» **Exercise directions**
Output the data below exactly, without images.

» **Data**

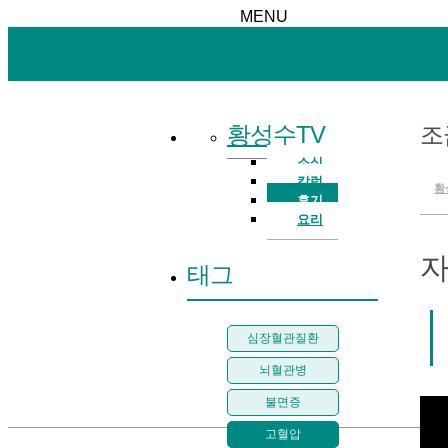
MENU
황성수TV
조
소식
칼럼
황
후기
요리
자
태그
심장혈관질환
뇌혈관병
불면증
고혈압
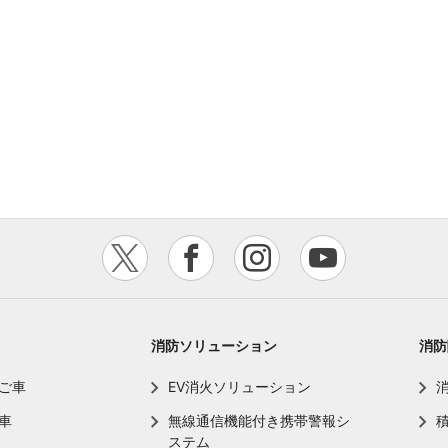
消防ソリューション
消防
ご車
EV消火ソリューション
車
無線通信機能付き携帯警報シ
ステム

» **Solution**
MENU
황성수TV
조
소식
칼럼
황
후기
요리
자
태그
심장혈관질환
뇌혈관병
불면증
고혈압
消防ソリューション
消防
ご車
EV消火ソリューション
車
無線通信機能付き携帯警報シ
ステム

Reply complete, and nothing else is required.